Having felt something drop into the pocket of her pirate costume, Diana reached in and pulled out a small folded piece of paper. Unfolding it revealed the small, neat writing of Bruce Wayne:
"Caffeine Addicts" coffee shop in Gotham. Tomorrow, can discuss our next bet.
BW
As Diana smiled to herself, having finally succeeded in making some progress, John and Shayera eagerly watched the CCTV footage to find out which of them had committed the ultimate sin: taking the last slice of apple pie in the fridge. The video revealed a small shadow moving towards the suspiciously open fridge. It was…
…
THE PARROT! It swooped into the fridge and flew back out with its prize: the sought after slice of apple pie.

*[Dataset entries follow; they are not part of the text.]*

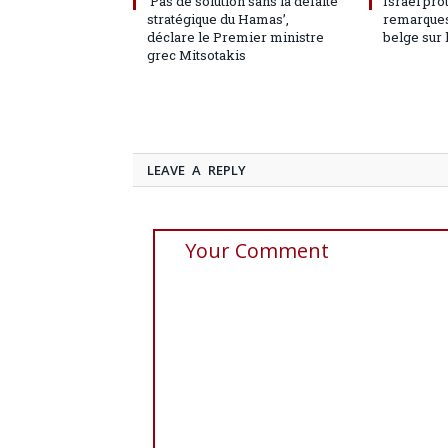
‘Pas de solution sans la défaite
Israël pro
stratégique du Hamas’,
remarques
déclare le Premier ministre
belge sur 
grec Mitsotakis
LEAVE A REPLY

John and Shayera looked at each other, the exact same thought in both of their heads. Kill the parrot.
AN: Challenge response to Bruce and Diana Wayne on b a t m a n w o n d e r w o m a n . c o m
Sorry if there are any mistakes, and the characters are probably OOC. I did my best though. You also may have noticed either "" or a word mentioned twice with spaces between every letter. doesn't seem to like the word very much and deleted it when I wrote it normally.